Thursday, 7 August 2008

Buses in the Seventies: But which way to go?


As these road signs seem to suggest with Leyland stuck in a British-Leyland rut, during the Seventies operators didn't know quite where to go for the sort of reliable buses they wanted. Even if Leyland still built the buses they liked for political reasons they probably wouldn't let them have them. So along came a number of manufacture's like Dennis, Foden and MCW all trying to stem the breach and grab a market share. None of them really hit the bulls-eye to start with and Foden soon fell off the board altogether. Dennis made some friends with it's Dominator and MCW too when it teamed up with Scania to produce an exciting new sophisticated single-decker called the Metro-Scania and this the Metropolitan double-decker. Although fast and lovely to ride in these buses were thirsty and not 100% reliable and I'm not sure but there might have been some corrosion problems too. However after Reading took 33 of these Nos.101-133, in 1983 they knew a bargain when they saw one and bought 21 cheaper second-hand examples from London Transport who were becoming experts at throwing money away. I wouldn't risk it but were two of these no-entry-signs to be misaligned like that I doubt whether the police would be able to prosecute the motorist for turning the wrong way down a one-way-street but they might just get you for something else. This was the Eighties, probably the number of road signs here have doubled and they have added some metal railings for good measure just in case you walk into them or want to cross the road.

Wednesday, 6 August 2008

MAN; A Poor Man's Mercedes?


Many see MAN as a cheap substitute for a Mercedes-Benz bus or truck but personally I prefer them as they always seem to have a bit more character about them and a bit more bite when it comes to those important bus sounds. Maybe being British I always stick up for the under-dog. SWG the town operator in Giesen, during the Eighties had quite a few plus newer Setras too. I had a lady friend who lived here and she could never quite understand my wanting to photograph buses all the time, but having said that we are still good friends.

Tuesday, 5 August 2008

No Cricket for Mike in Atherton: Another wet day


Rain is no fun for bus enthusiasts either but with nowhere to go I can at least prepare some photographs. This view was taken in Autumn 1969 shortly after some Bristol LH6L buses arrived at the main Lancashire United depot in Atherton freshly delivered from Northern Counties just down the road in Wigan. Even though especially in those days I omitted to photograph many of the interesting bus types I regularly saw at least with others I didn't forget the back end. In this case though the rear end was probably more attractive than the flatish front but it was more of an excuse as well to get a shot of the Plaxton bodied Leyland Leopard coach No. 214 wearing 'Manchester United F. C' as it's destination sheltering just inside. It seems these twenty dual-doorway LH's Nos. 318-337 were the only examples delivered to LUT although they did quite like the bigger Bristol RESL with the Gardner engine.

Monday, 4 August 2008

What comes first: First Bus or a thirst for Girls?

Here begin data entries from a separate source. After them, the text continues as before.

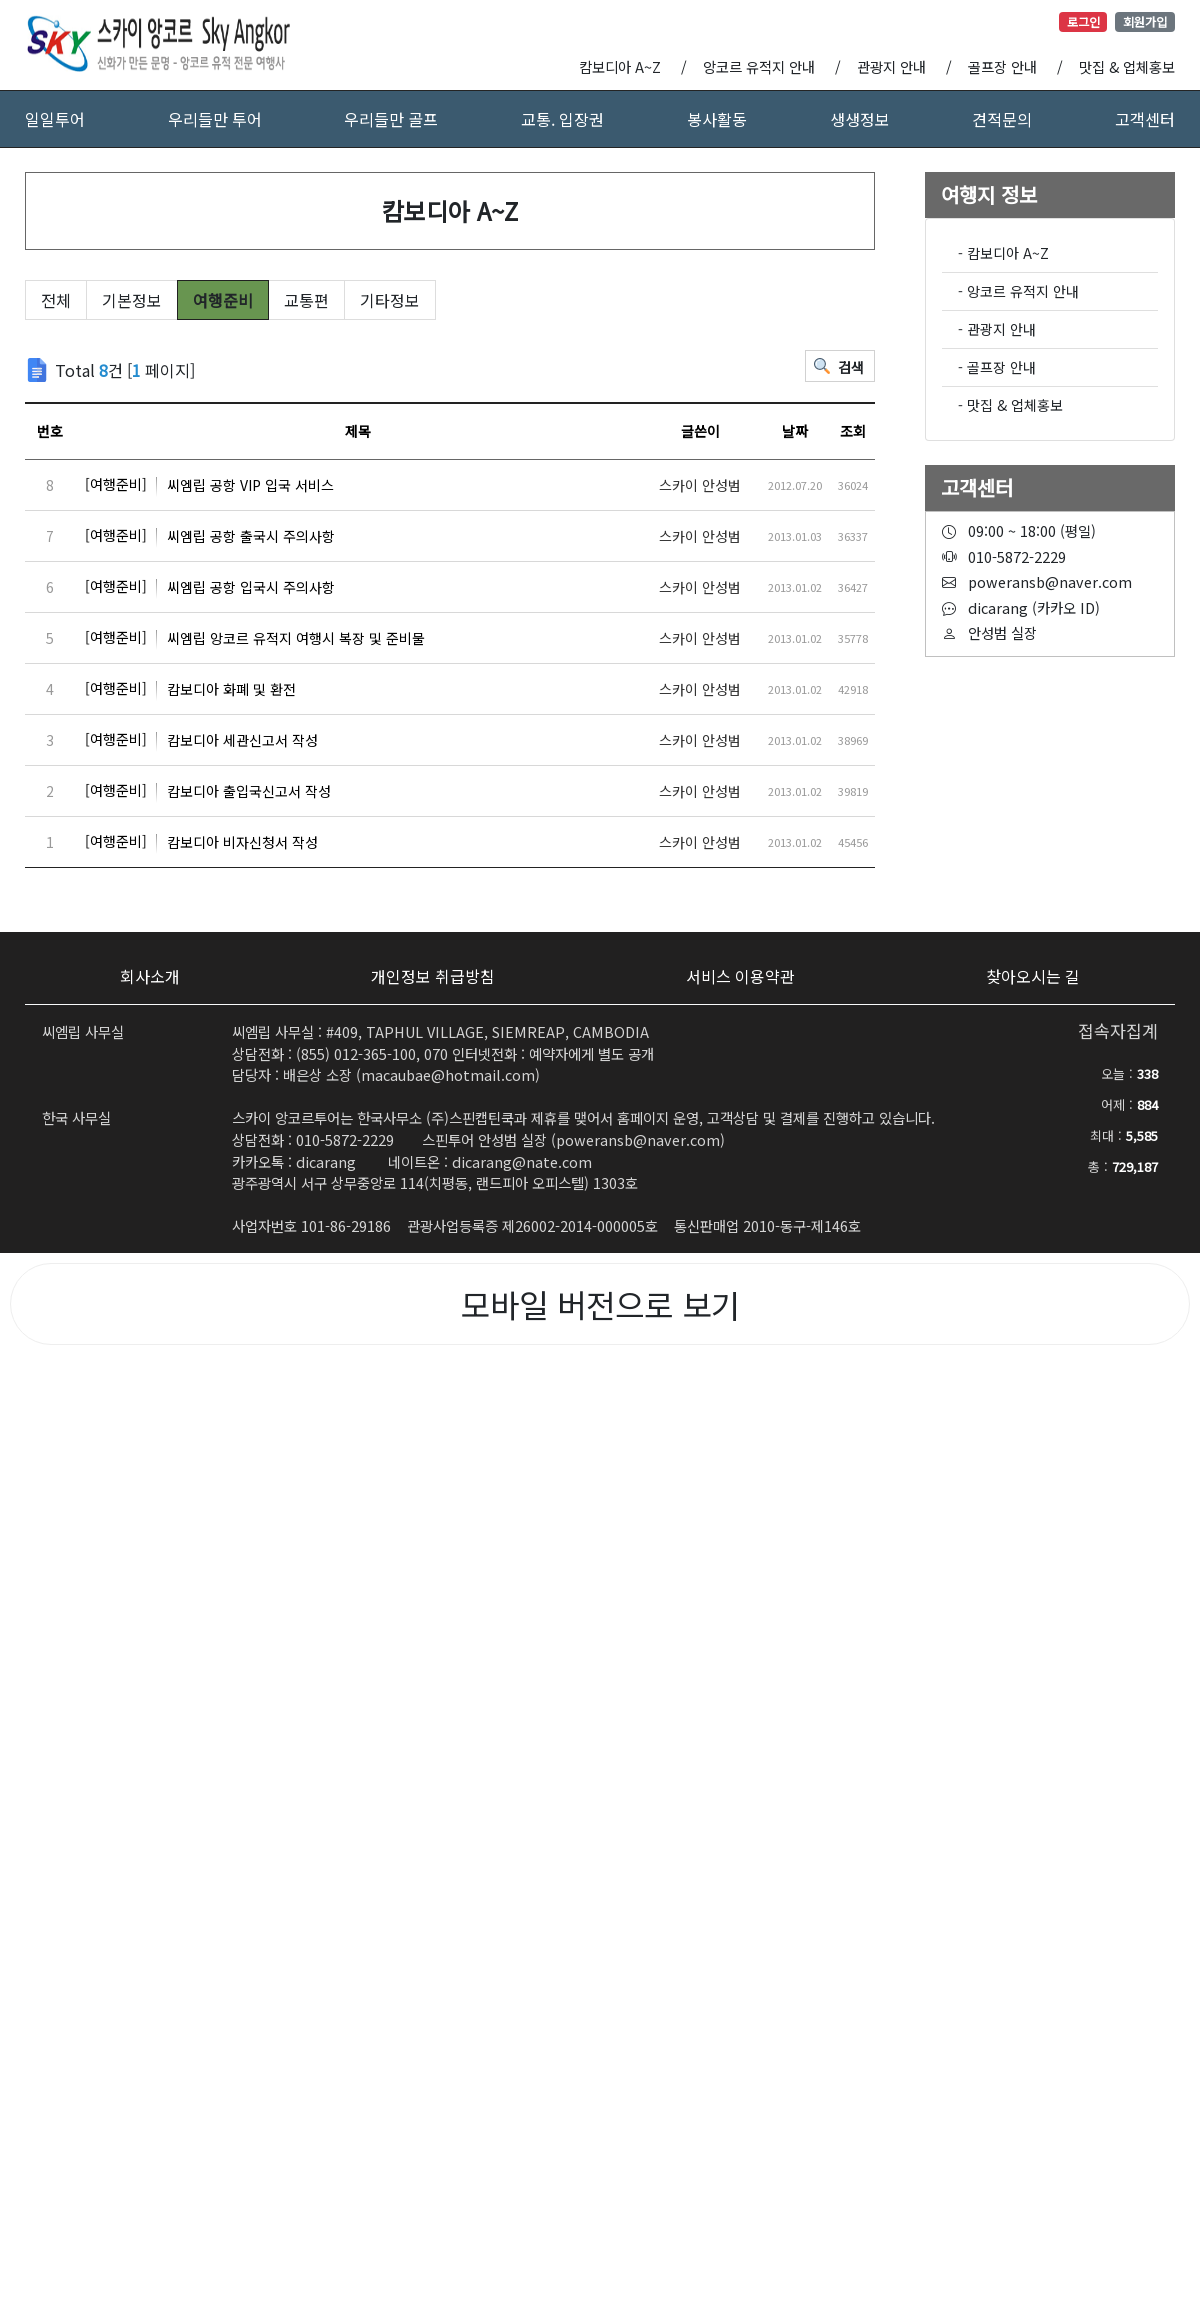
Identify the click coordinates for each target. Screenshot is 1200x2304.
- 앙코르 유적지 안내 (1018, 291)
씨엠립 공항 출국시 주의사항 (210, 535)
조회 (853, 431)
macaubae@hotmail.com (448, 1074)
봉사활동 (717, 119)
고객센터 (1145, 119)
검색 (851, 367)
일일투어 (55, 119)
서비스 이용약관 (740, 976)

I don't know how it happens but some days every time I take a photograph a bunch of girls step across spoiling the view. Anyway I'm sure you don't really want to see another boring First Barbi Plaxton Pointer bodied Dennis Dart like I think R416 CCV also enjoying the sunshine in Plymouth last year. Most of the nice buses have gone but somehow I always enjoy this city. Sadly digital cameras can't work out what's going on and hate this kind of movement hence the blurring caused by the delayed shutter but it is still fun taking them.

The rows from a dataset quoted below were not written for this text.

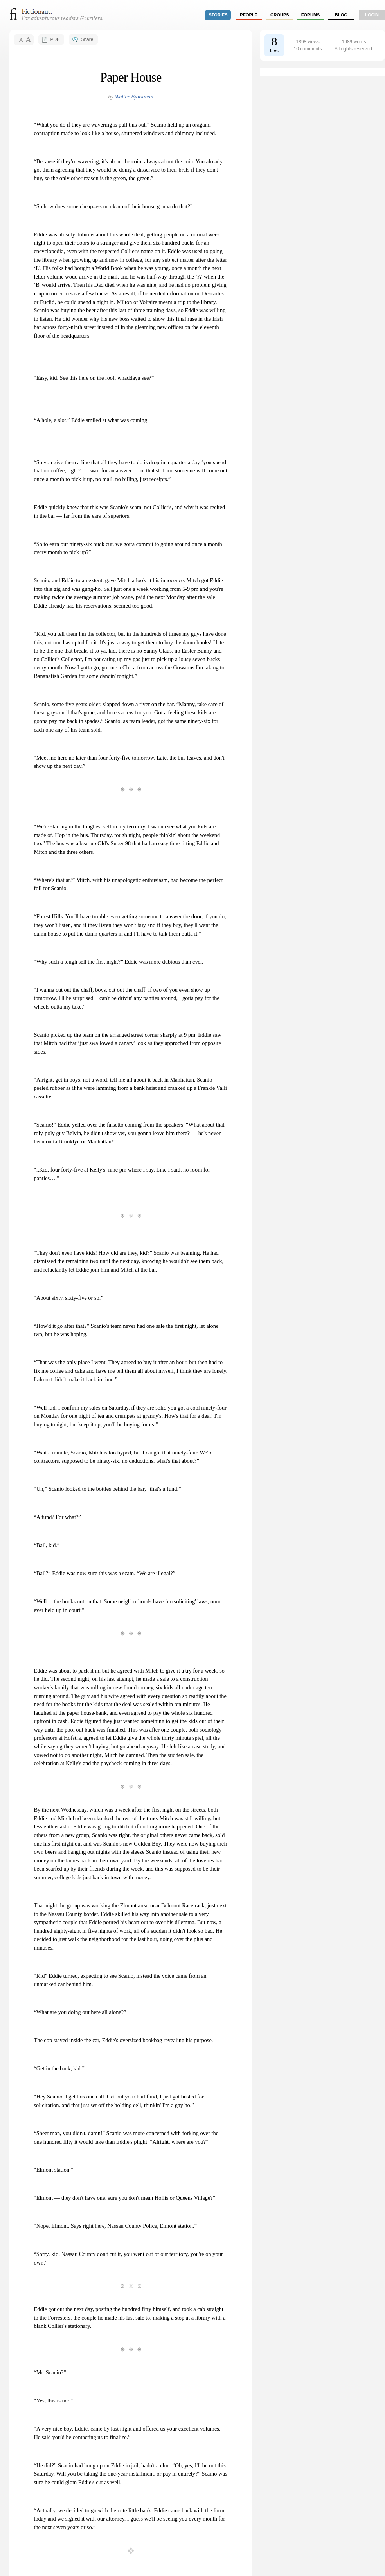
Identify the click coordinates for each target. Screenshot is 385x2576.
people (248, 15)
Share (87, 39)
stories (218, 15)
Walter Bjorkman (134, 96)
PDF (54, 39)
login (372, 15)
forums (310, 15)
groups (279, 15)
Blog (341, 15)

M & D: Knightrider Street: SC31-32 Together

Not surprisingly Maidstone and District had a fairly large garage at Maidstone on a site shared with a Victorian building that was companies head office in Knightrider Street. My guess is there were about 60-70 vehicles allocated here. It was always worth a visit too for new vehicles were delivered here and it had an interesting varied selection of the fleets AEC, Daimler and Leylands. Should you ask me which ones spring to mind first it would have to be two Willowbrook bodied AEC Reliance 2U3RA which as part of M & D's first delivery of 36ft single-deck buses in 1962 (S1) and S2-5 1963 should have been S6-7. But Instead the last two arrived as SC 31-32 dual-purpose coaches for express work and were allocated here at least in 1967-8 when I studied in the town. In the background is a brand new Duple-bodied Leyland Leopard as at this time in 1968 much to the regret of many, M & D had transferred it's single-deck and coach loyalties to Leyland from it's traditional supplier AEC of Southall.

Sunday, 3 August 2008

Dug a Volvo & The Baker Twins


The distinctive liveried coaches belonging to Bakers of Western super Mare are a regular sight on Britain's Motorways including the M5 which passes through Somerset. But of course Wallace Arnold once an even more familiar is no more after it's operations were merged with that relative newcomer called Shearings.

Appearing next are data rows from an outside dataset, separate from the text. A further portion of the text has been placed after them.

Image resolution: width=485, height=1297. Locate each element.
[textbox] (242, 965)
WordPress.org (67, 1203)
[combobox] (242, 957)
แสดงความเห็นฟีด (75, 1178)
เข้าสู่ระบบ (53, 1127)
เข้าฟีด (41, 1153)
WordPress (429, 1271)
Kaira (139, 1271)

RN Another from the dust and heat called Mertola


Anyway I think this is another view of Mertola, but the trouble with going on holiday abroad is often the sun shines relentlessly everyday whereas in the UK one can compare the shots by the density of the clouds and the size of the puddles. This once very fine looking but still nice solid Volvo coach was tucked in between two grey dusty trucks. I'm sure following RN's adoption of this cool fruity peach fruit salad colour scheme ice-cream sales must soared in Portugal. Maybe they should have taken out a stop-me-and-buy-one franchise but I guess it might have seriously affected journey times!

Saturday, 2 August 2008

Tunbridge Wells: Southdown Leyland PD2/12 805


Favourite buses of mine were the twenty-four East-Lancs bodied Leyland PD2/12 buses delivered to Southdown in 1956 Nos. 789-812. These of course for many years were the stalwarts on the long 122 Route that went all the way from Brighton to Gravesend fifty-six miles away. This along with the 119 which just went as far as Tunbridge Wells was also operated by the local operator there Maidstone and District. A school friend lived in Crowborough and whilst staying with him we took one of these fine Southdown buses into Tunbridge Wells and caught M & D's offering back which was there equivalent PD2 but this time with a lightweight MCW body. Anyone who has ridden on these buses will know which one gave the smoothest and more rattle-free ride.

Friday, 1 August 2008

Bern a Bus History: Eighties Seventies Sixties


As well as catching four Bern buses in a row sitting in the winter sunshine, age wise they are standing exactly in ascending order going from left to right. No.182 the Ramseier & Jenzer bodied Volvo dates from the Eighties whilst the orange painted Hess bodied FBW No.50 dates from 1975 and the recently repainted FBW artic from about 1967-8 and finally No.170 of 1965. This was numerically the final bus of this large series of about 60 similar FBW buses that first entered service at the end of the Fifties. A late survivor together with others going into the Nineties was No.113 which dated from 1959. Naturally the oldest type was my favourite here and although one or two were still in all day service on my first holiday visit early in January 1990 on subsequent I usually had to catch them in the two daily rush-hours to get tape-recordings for my collection.